# Windows 10 hangs after login



## greendragon9 (Aug 13, 2015)

I just upgraded to Windows 10. It works for a couple of days. After an automatic update, now it does not display the desk top icons any more after log-in. It seems to be still running. I can move the mouse cursor around the screen. But that's all I can do. 
Any help is much appreciated.


----------



## lunarlander (Sep 22, 2007)

Try pressing CTRL-ALT-DEL then choose Task Manager. Then File > Run 'explorer.exe'.


----------



## greendragon9 (Aug 13, 2015)

Thanks for the quick response. 
Yes, I did try CTRL-ALT-DEL, but Windows does not respond to the command. One thing I notice is that when I move the cursor down to the task bar, I see the green circle as if windows is doing some thing. WHen the cursor is up on the desktop area, it shows the regular arrow.


----------



## lunarlander (Sep 22, 2007)

Try Safe Mode, then do a System Restore to a previous point in time. To get to System Restore, click the Start button and type in "System Restore".


----------



## Birdistheword99 (Sep 19, 2015)

I believe I have the same problem, mine does exactly the same but I thought the cause of mine was the battery no longer working and only working on Ac power and me accidently pulling the cable out causing it to die.

How can you perform.a system restore if you don't havent made a reference point for an earlier version?


----------



## lunarlander (Sep 22, 2007)

Windows makes Restore Points once in a while by itself. Also a restore point is made automaticaly before Windows Updates.


----------



## Birdistheword99 (Sep 19, 2015)

lunarlander said:


> Windows makes Restore Points once in a while by itself. Also a restore point is made automaticaly before Windows Updates.

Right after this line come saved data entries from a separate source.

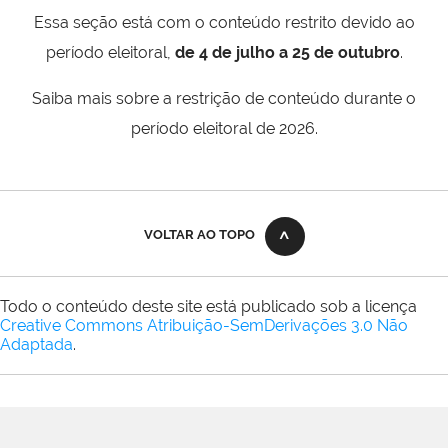
Essa seção está com o conteúdo restrito devido ao
período eleitoral,
de 4 de julho a 25 de outubro
.
Saiba mais sobre a restrição de conteúdo durante o
período eleitoral de 2026.
VOLTAR AO TOPO
Todo o conteúdo deste site está publicado sob a licença
Creative Commons Atribuição-SemDerivações 3.0 Não
Adaptada
.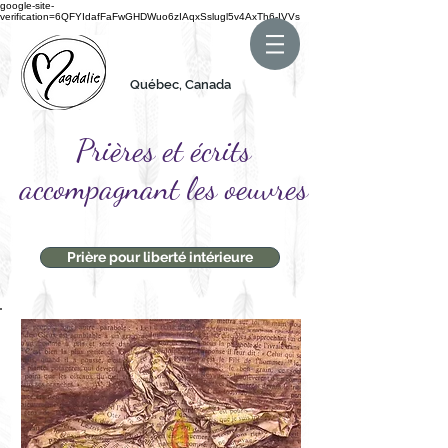
google-site-
verification=6QFYIdafFaFwGHDWuo6zIAqxSslugl5v4AxTh6-IVVs
Québec, Canada
Prières et écrits
accompagnant les oeuvres
Prière pour liberté intérieure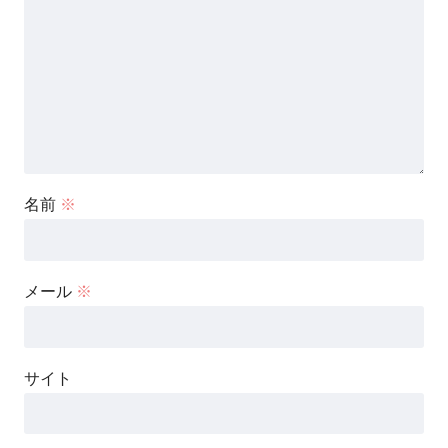
名前
※
メール
※
サイト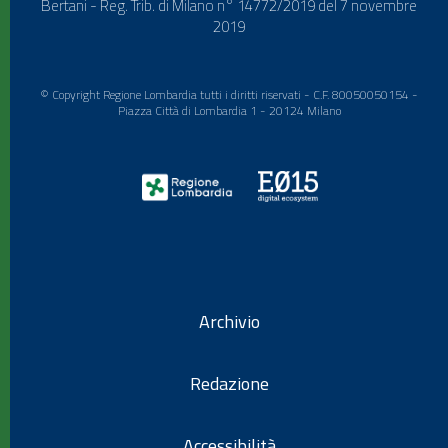
Bertani - Reg. Trib. di Milano n° 14772/2019 del 7 novembre
2019
© Copyright Regione Lombardia tutti i diritti riservati - C.F. 80050050154 -
Piazza Città di Lombardia 1 - 20124 Milano
Archivio
Redazione
Accessibilità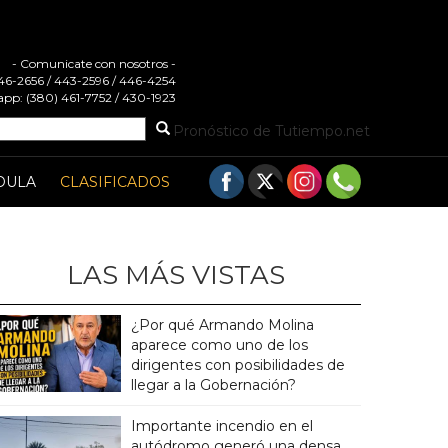
- Comunicate con nosotros -
 446-2656 / 443-2596 / 446-4254
pp: (380) 461-7752 / 430-1923
Pronóstico de Tutiempo.net
DULA
CLASIFICADOS
LAS MÁS VISTAS
¿Por qué Armando Molina
aparece como uno de los
dirigentes con posibilidades de
llegar a la Gobernación?
Importante incendio en el
autódromo generó una densa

Great suggestion, bit unfortunately didn't work. I tried it, but after I clicked on a restore point and it went through the process if restoring, I got this error message:

"System restore failed to extract the file (C:\$Extend\$RmMetadata\$Txf) from the restore point. 
An unspecified error occurred during system restore. (0x80070005) "

Any ideas?


----------



## lunarlander (Sep 22, 2007)

Try another restore point, if there are any more.


----------